(What needs to be done)
Locate every line below that contains the word "Panorama" and copy it.

(Records contained in a dataset)
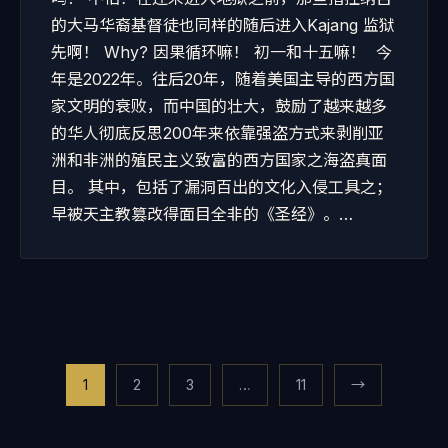
的大马华裔基督徒也同样的随后进入Kajang 监狱
先啊！ Why? 因果循环嘛！ 初一和十五嘛！ 今
年是2022年。往后20年，随着美国主导的西方国
家文明的衰败，而中国的壮大，鼓励了越来越多
的华人彻底反思200年来依靠强盗方式来剥削亚
洲和非洲的殖民主义致富的西方国家之海盗真面
目。 其中，包括了漏洞百出的文化入侵工具之；
早被天主教篡改得面目全非的《圣经》。…
Posts
1
2
3
…
11
→
pagination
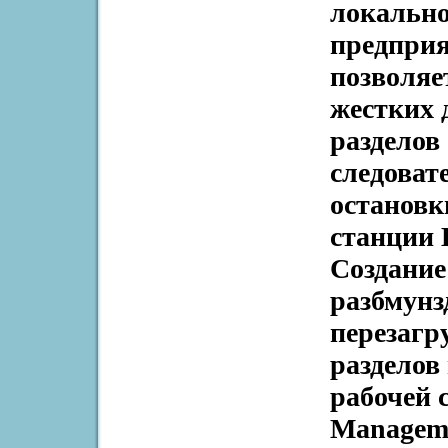
локально
предпри
позволяе
жестких 
разделов 
следоват
остановк
станции
Создание
разбмунз
перезагр
разделов
рабочей 
Manageme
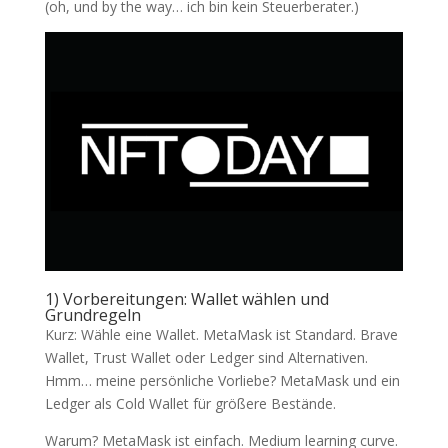
(oh, und by the way… ich bin kein Steuerberater.)
1) Vorbereitungen: Wallet wählen und
Grundregeln
Kurz: Wähle eine Wallet. MetaMask ist Standard. Brave
Wallet, Trust Wallet oder Ledger sind Alternativen.
Hmm… meine persönliche Vorliebe? MetaMask und ein
Ledger als Cold Wallet für größere Bestände.
Warum? MetaMask ist einfach. Medium learning curve.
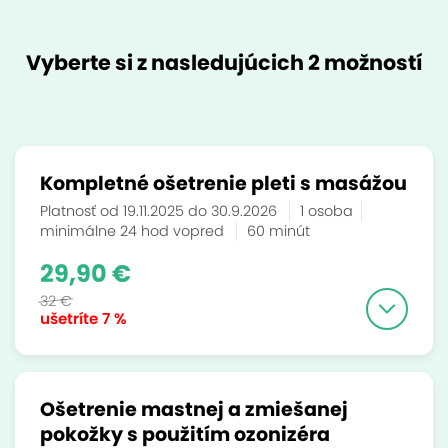
Vyberte si z nasledujúcich 2 možností
Kompletné ošetrenie pleti s masážou
Platnosť od 19.11.2025 do 30.9.2026
1 osoba
minimálne 24 hod vopred
60 minút
29,90 €
32 €
ušetríte
7 %
Ošetrenie mastnej a zmiešanej
pokožky s použitím ozonizéra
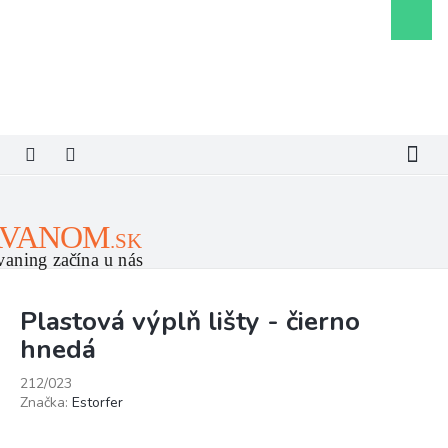
Prejsť
Nákupn
na
košík
obsah
Plastová výplň lišty - čierno
hnedá
212/023
Značka:
Estorfer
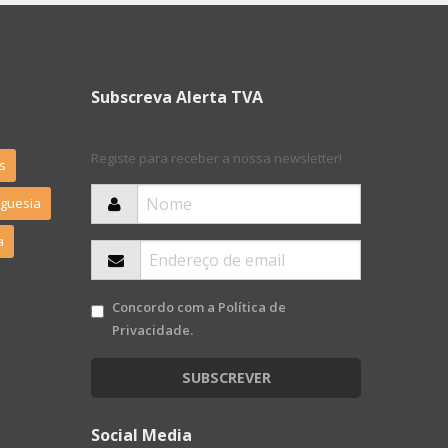
Subscreva Alerta TVA
Registe para receber a nossa newsletter!
s
eguesia
a
Concordo com a
Política de
Privacidade
.
SUBSCREVER
Social Media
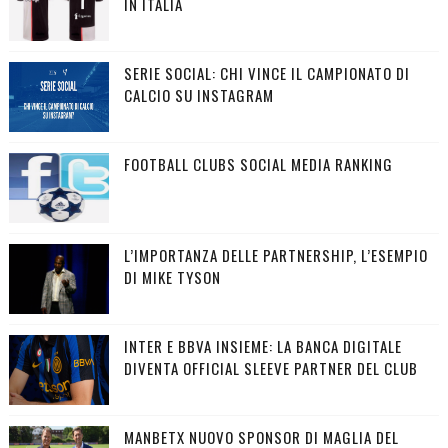
IN ITALIA
SERIE SOCIAL: CHI VINCE IL CAMPIONATO DI
CALCIO SU INSTAGRAM
FOOTBALL CLUBS SOCIAL MEDIA RANKING
L’IMPORTANZA DELLE PARTNERSHIP, L’ESEMPIO
DI MIKE TYSON
INTER E BBVA INSIEME: LA BANCA DIGITALE
DIVENTA OFFICIAL SLEEVE PARTNER DEL CLUB
MANBETX NUOVO SPONSOR DI MAGLIA DEL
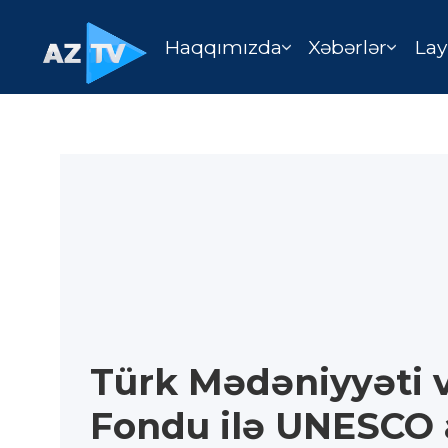
Haqqımızda
Xəbərlər
Lay
Türk Mədəniyyəti v
Fondu ilə UNESCO 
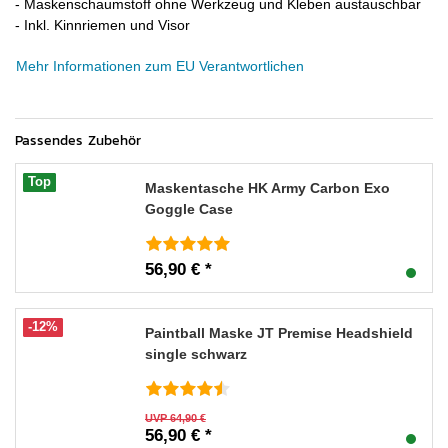
- Maskenschaumstoff ohne Werkzeug und Kleben austauschbar
- Inkl. Kinnriemen und Visor
Mehr Informationen zum EU Verantwortlichen
Passendes Zubehör
Top
Maskentasche HK Army Carbon Exo
Goggle Case
56,90 € *
-12%
Paintball Maske JT Premise Headshield
single schwarz
UVP 64,90 €
56,90 € *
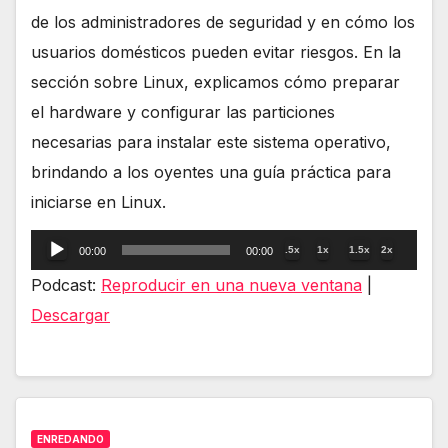
de los administradores de seguridad y en cómo los
usuarios domésticos pueden evitar riesgos. En la
sección sobre Linux, explicamos cómo preparar
el hardware y configurar las particiones
necesarias para instalar este sistema operativo,
brindando a los oyentes una guía práctica para
iniciarse en Linux.
Reproductor
.5x
1x
1.5x
2x
00:00
00:00
de
Podcast:
Reproducir en una nueva ventana
|
audio
Descargar
ENREDANDO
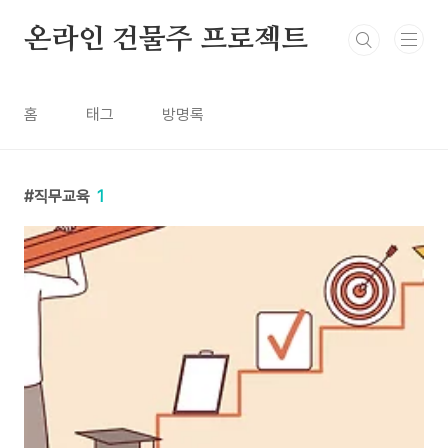
본문 바로가기
온라인 건물주 프로젝트
홈
태그
방명록
직무교육
1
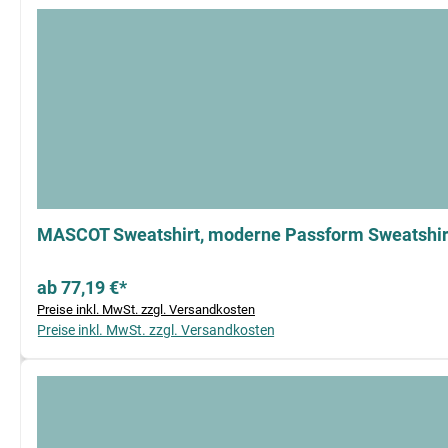
MASCOT Sweatshirt, moderne Passform Sweatshirt
ab 77,19 €*
Preise inkl. MwSt. zzgl. Versandkosten
Preise inkl. MwSt. zzgl. Versandkosten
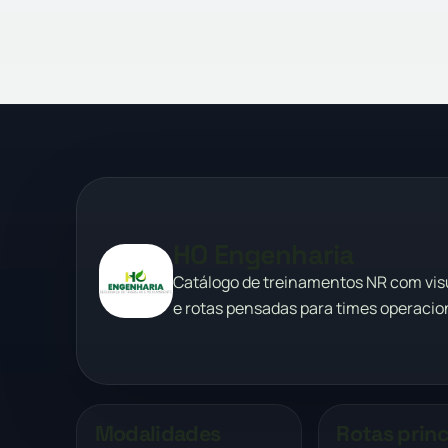
HO Engenharia
Catálogo de treinamentos NR com vi
e rotas pensadas para times operacion
Modalidades
Rotas princ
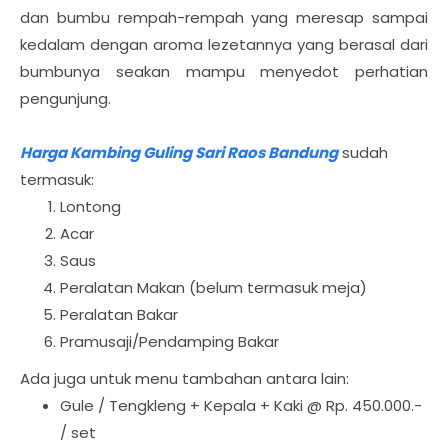
dan bumbu rempah-rempah yang meresap sampai
kedalam dengan aroma lezetannya yang berasal dari
bumbunya seakan mampu menyedot perhatian
pengunjung.
Harga Kambing Guling Sari Raos Bandung
sudah
termasuk:
Lontong
Acar
Saus
Peralatan Makan (belum termasuk meja)
Peralatan Bakar
Pramusaji/Pendamping Bakar
Ada juga untuk menu tambahan antara lain:
Gule / Tengkleng + Kepala + Kaki @ Rp. 450.000.-
/ set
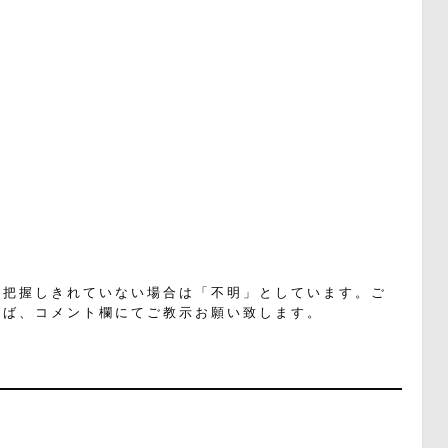
く把握しきれていない場合は「不明」としています。ご
れば、コメント欄にてご教示お願い致します。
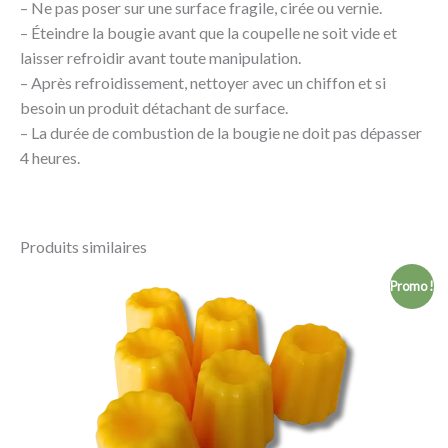
– Ne pas poser sur une surface fragile, cirée ou vernie.
– Éteindre la bougie avant que la coupelle ne soit vide et
laisser refroidir avant toute manipulation.
– Après refroidissement, nettoyer avec un chiffon et si
besoin un produit détachant de surface.
– La durée de combustion de la bougie ne doit pas dépasser
4 heures.
Produits similaires
Plage
Promo !
de
prix :
1,90 €
à
16,00 €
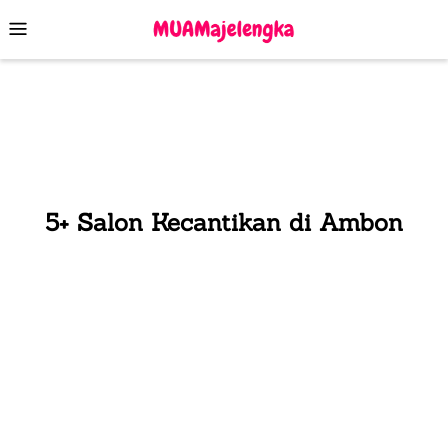
Skip
Mobile
to
Menu
content
5+ Salon Kecantikan di Ambon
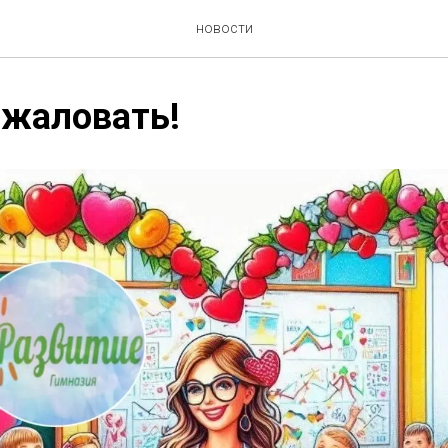
новости
ожаловать!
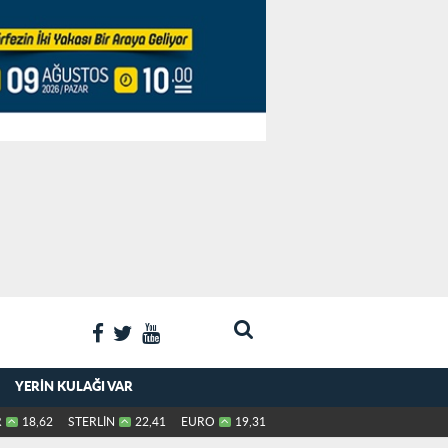
YERIN KULAĞI VAR
R
18,62
STERLİN
22,41
EURO
19,31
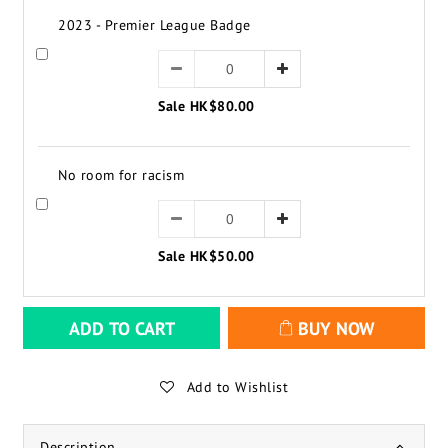
2023 - Premier League Badge
Sale HK$80.00
No room for racism
Sale HK$50.00
ADD TO CART
BUY NOW
Add to Wishlist
Description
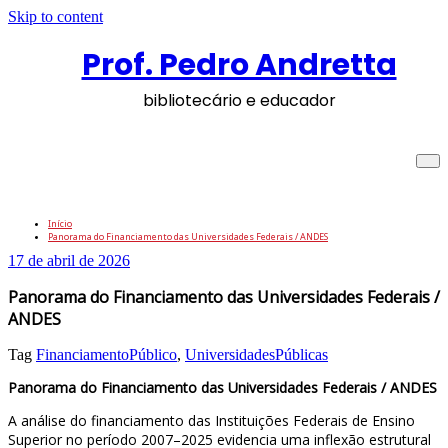
Skip to content
Prof. Pedro Andretta
bibliotecário e educador
Panorama do Financiamento das
Universidades Federais / ANDES
Início
Panorama do Financiamento das Universidades Federais / ANDES
17 de abril de 2026
Panorama do Financiamento das Universidades Federais /
ANDES
Tag
FinanciamentoPúblico
,
UniversidadesPúblicas
Panorama do Financiamento das Universidades Federais / ANDES
A análise do financiamento das Instituições Federais de Ensino
Superior no período 2007–2025 evidencia uma inflexão estrutural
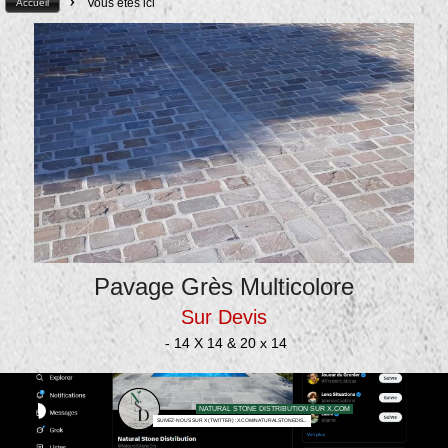
>
Vous êtes ici
Accueil
Pavage Grès Multicolore
Sur Devis
- 14 X 14 & 20 x 14
NATURAL STONE DISTRIBUTION SUR X.COM
SUIVEZ-NOUS SUR X (TWITTER) : X.COM/NATURALSTONEDIS...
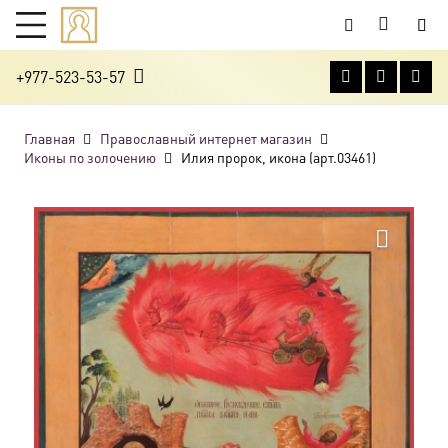
+977-523-53-57
Главная
Православный интернет магазин
Иконы по золочению
Илия пророк, икона (арт.03461)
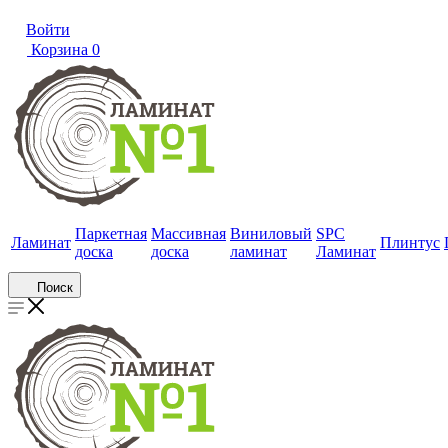
Войти
Корзина
0
Паркетная
Массивная
Виниловый
SPC
Ламинат
Плинтус
доска
доска
ламинат
Ламинат
Поиск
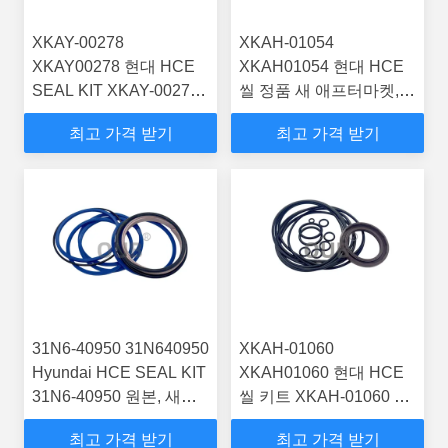
XKAY-00278
XKAH-01054
XKAY00278 현대 HCE
XKAH01054 현대 HCE
SEAL KIT XKAY-00278
씰 정품 새 애프터마켓,
구매 R250LC7,
트랙터 모터 키트
최고 가격 받기
최고 가격 받기
R250LC7A 배송이 포함
RC215C7 R210LC7
된 정품, 새 애프터마켓
트랙터 부품
31N6-40950 31N640950
XKAH-01060
Hyundai HCE SEAL KIT
XKAH01060 현대 HCE
31N6-40950 원본, 새로
씰 키트 XKAH-01060 정
운 후판 트랙터 부품을 구
품 구매, 새 애프터마켓
최고 가격 받기
최고 가격 받기
매
트랙터 부품(배송 포함)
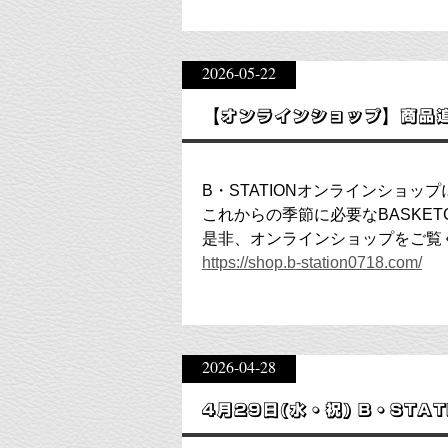
2026-05-22
【オンラインショップ】商品
B・STATIONオンラインショッ
これからの季節に必要なBASKET
是非、オンラインショップをご覧
https://shop.b-station0718.com/
2026-04-28
4月29日(水・祝) B・STA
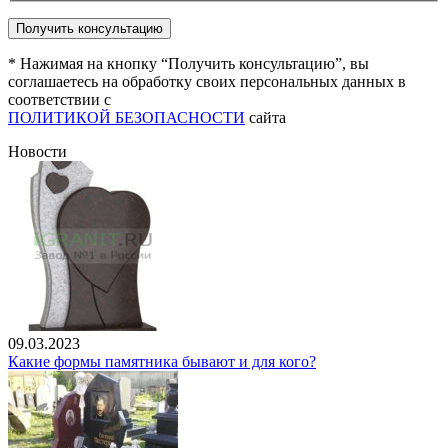
* Нажимая на кнопку “Получить консультацию”, вы
соглашаетесь на обработку своих персональных данных в
соответствии с
ПОЛИТИКОЙ БЕЗОПАСНОСТИ
сайта
Новости
09.03.2023
Какие формы памятника бывают и для кого?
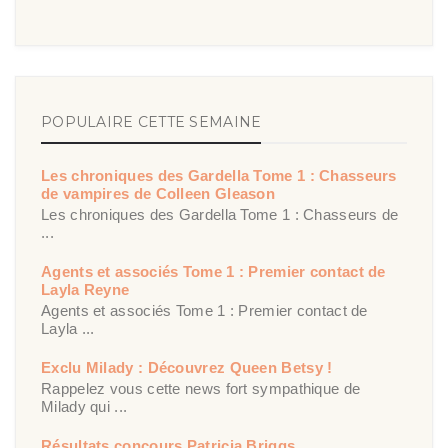
POPULAIRE CETTE SEMAINE
Les chroniques des Gardella Tome 1 : Chasseurs
de vampires de Colleen Gleason
Les chroniques des Gardella Tome 1 : Chasseurs de
...
Agents et associés Tome 1 : Premier contact de
Layla Reyne
Agents et associés Tome 1 : Premier contact de
Layla ...
Exclu Milady : Découvrez Queen Betsy !
Rappelez vous cette news fort sympathique de
Milady qui ...
Résultats concours Patricia Briggs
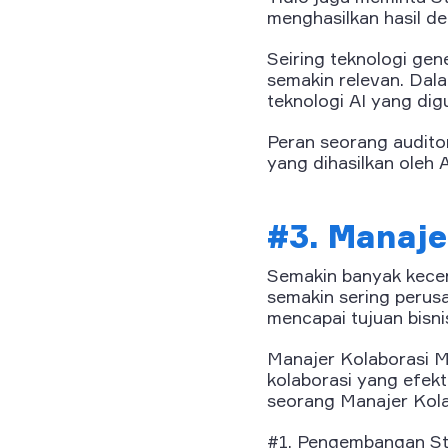
menghasilkan hasil de
Seiring teknologi gen
semakin relevan. Dal
teknologi AI yang dig
Peran seorang auditor
yang dihasilkan oleh A
#3. Manaje
Semakin banyak kecerd
semakin sering peru
mencapai tujuan bisni
Manajer Kolaborasi M
kolaborasi yang efek
seorang Manajer Kola
#1. Pengembangan Str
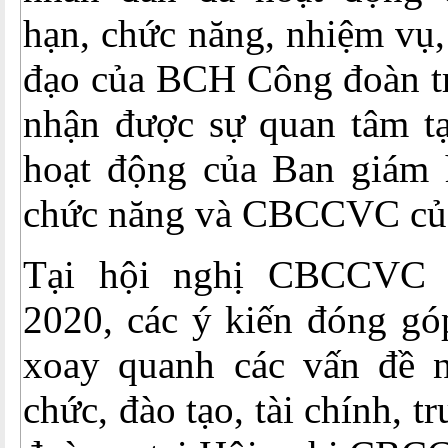
hạn, chức năng, nhiệm vụ,
đạo của BCH Công đoàn tr
nhận được sự quan tâm tạ
hoạt động của Ban giám h
chức năng và CBCCVC của
Tại hội nghị CBCCVC 
2020, các ý kiến đóng gó
xoay quanh các vấn đề n
chức, đào tạo, tài chính, t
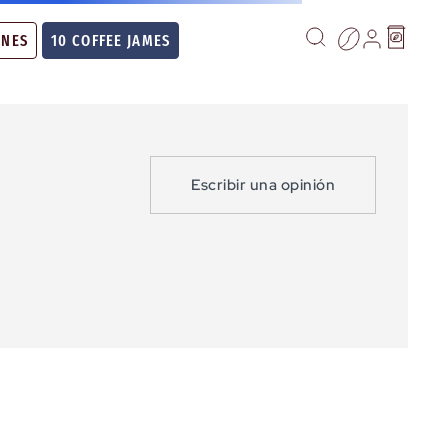
ONES
10 COFFEE JAMES
Escribir una opinión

(Solution for this task)
Panorama do Financiamento das
Panorama do Financiamento das Universidades Federais / ANDES
Panorama do Financiamento das Universidades Federais /
Panorama do Financiamento das Universidades Federais / ANDES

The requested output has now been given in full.